不動産と売買契約書の書き方や必須項目を完全解説で安心作成!

2026/08/18

不動産の売買契約書は、手付・引渡し・所有権移転・登記・印紙の段取りを一つの文書でまとめる「取引の設計図」としての役割を持ちます。しかし、物件の特定、代金や支払方法、ローン特約、契約不適合責任、解除条件、引渡しの同時履行など、どこまで記載し何を確認すればよいのかで悩む方は多いでしょう。売主・買主・仲介者(関与する場合)の役割が曖昧なまま進めてしまうと、残代金の支払いや鍵の受け渡しで思わぬトラブルが発生しやすいのが現実です。この記事では、実際の取引の流れに沿って「いつ・誰が・何を確認し記載するか」をわかりやすく整理します。

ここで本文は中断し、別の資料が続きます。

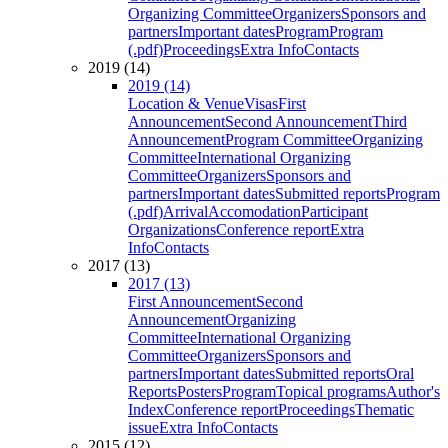
Organizing Committee
Organizers
Sponsors and
partners
Important dates
Program
Program
(.pdf)
Proceedings
Extra Info
Contacts
2019 (14)
2019 (14)
Location & Venue
Visas
First
Announcement
Second Announcement
Third
Announcement
Program Committee
Organizing
Committee
International Organizing
Committee
Organizers
Sponsors and
partners
Important dates
Submitted reports
Program
(.pdf)
Arrival
Accomodation
Participant
Organizations
Conference report
Extra
Info
Contacts
2017 (13)
2017 (13)
First Announcement
Second
Announcement
Organizing
Committee
International Organizing
Committee
Organizers
Sponsors and
partners
Important dates
Submitted reports
Oral
Reports
Posters
Program
Topical programs
Author's
Index
Conference report
Proceedings
Thematic
issue
Extra Info
Contacts
2015 (12)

まずは重要事項説明と契約書の違いを明確にし、説明項目と契約条項を照らし合わせて不一致を防ぐためのコツを解説します。次に、登記事項・地積・家屋番号・設備表・写真記録などを用いて物件を特定し、手付・違約金・残代金や引渡しの同時履行を明文化します。さらに、ローン特約の承認期限・解除通知方法、契約不適合の通知期間や補修と代金減額の優先順位、免責や上限設定の注意点に至るまで一連の流れで確認します。収入印紙の金額帯の目安や電子契約の場合の印紙不要の原則、紙と電子が混在した際の運用リスクについても触れています。

目次

    不動産売買契約書の基本と役割を理解する

    不動産売買契約書の目的や締結のタイミングを解説

    不動産売買契約書は、売主と買主が合意した内容を正式な形で証拠化し、代金や引渡し、所有権移転の条件を明確にするための中心的な書類です。契約締結の流れはおおまかに、最初に重要事項説明で物件と取引条件のリスクや制限を確認し、その後に契約書で具体的な条件を確定させます。そして手付金の授受、残代金の支払い、登記と引渡しへと進みます。特に手付は解除や違約時の責任と直結し、引渡し所有権移転登記は代金決済と同時に行うのが基本です。印紙の必要性や収入印紙の金額は契約書が課税文書に該当するかどうかで判断されるため、誤解が生じやすいポイントです。電子契約の場合は印紙不要となることもありますが、運用方法や相手方の同意は必ず事前に確認しましょう。個人間での作成も可能ですが、記載の曖昧さがトラブルにつながるため、雛形に過度に頼るのではなく実情に合わせて条項を調整することが重要です。

    • 重要: 手付、引渡し、登記は相互に関係するため原則同日同時の設計が安全です。
    • 注意: 物件の表示、負担・権利関係、ローン特約は早期にすり合わせておきましょう。

    補足として、査定や融資審査の進捗が遅れる場合には、期日調整条項を設けることでリスク管理が可能です。

    重要事項説明との違いと文書の読み合わせのコツ

    重要事項説明では、物件の法令制限や権利関係、インフラや管理状態、道路や境界などの事実と法的状況について説明されます。一方、契約書では売買代金、支払方法、引渡し時期、危険負担、契約不適合責任、解除や違約金、設備や付帯物の扱いなど、当事者間の約束内容が明記されます。読み合わせのコツは、対応関係の突合です。たとえば、登記簿上の所有者や抵当権の有無が説明内容と一致しているか、私道負担や越境についての説明が契約条項に正しく反映されているかを条項ごとにチェックします。さらに、引渡しまでの停止条件やローン特約の期日が、説明書の資金計画と矛盾がないかも確認しましょう。設備表や境界確認書、付帯書類の添付忘れ防止も重要です。専門家は、説明書の要点に付箋を付け、契約書の該当条項に番号でひもづけるなどして記載漏れや不一致の発見率を高めています。個人間の取引でもこの手法は有効です。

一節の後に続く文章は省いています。